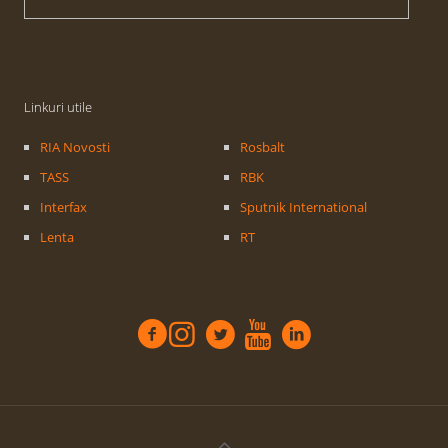
Linkuri utile
RIA Novosti
Rosbalt
TASS
RBK
Interfax
Sputnik International
Lenta
RT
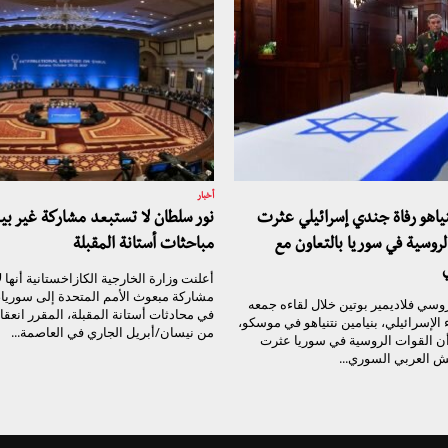
أخبار
نياهو رفاة جندي إسرائيلي عثرت
نور سلطان لا تستبعد مشاركة غير ب
لروسية في سوريا بالتعاون مع
مباحثات أستانة المقبلة
أعلنت وزارة الخارجية الكازاخستانية أنها ل
مشاركة مبعوث الأمم المتحدة إلى سوريا،
وسي فلاديمير بوتين خلال لقاءه جمعه
الإسرائيلي، بنيامين نتنياهو في موسكو،
من نيسان/أبريل الجاري في العاصمة...
أن القوات الروسية في سوريا عثرت
يش العربي السوري...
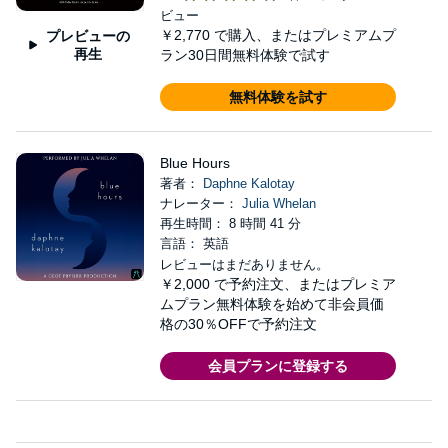
ビュー
￥2,770
で購入、またはプレミアムプ
プレビューの
再生
ラン30日間無料体験で試す
無料体験を試す
Blue Hours
著者：
Daphne Kalotay
ナレーター：
Julia Whelan
再生時間： 8 時間 41 分
言語： 英語
レビューはまだありません。
￥2,000
で予約注文、またはプレミア
ムプラン無料体験を始めて非会員価
格の30％OFFで予約注文
会員プランに登録する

● **Your task**: Return the listing above in an exact copy that leaves out the images.

● **Result for this exercise**:
Linkuri utile
RIA Novosti
Rosbalt
TASS
RBK
Interfax
Sputnik International
Lenta
RT
أخبار
نياهو رفاة جندي إسرائيلي عثرت
نور سلطان لا تستبعد مشاركة غير ب
لروسية في سوريا بالتعاون مع
مباحثات أستانة المقبلة
أعلنت وزارة الخارجية الكازاخستانية أنها ل
مشاركة مبعوث الأمم المتحدة إلى سوريا،
وسي فلاديمير بوتين خلال لقاءه جمعه
الإسرائيلي، بنيامين نتنياهو في موسكو،
من نيسان/أبريل الجاري في العاصمة...
أن القوات الروسية في سوريا عثرت
يش العربي السوري...
ビュー
￥2,770
で購入、またはプレミアムプ
プレビューの
再生
ラン30日間無料体験で試す
無料体験を試す
Blue Hours
著者：
Daphne Kalotay
ナレーター：
Julia Whelan
再生時間： 8 時間 41 分
言語： 英語
レビューはまだありません。
￥2,000
で予約注文、またはプレミア
ムプラン無料体験を始めて非会員価
格の30％OFFで予約注文
会員プランに登録する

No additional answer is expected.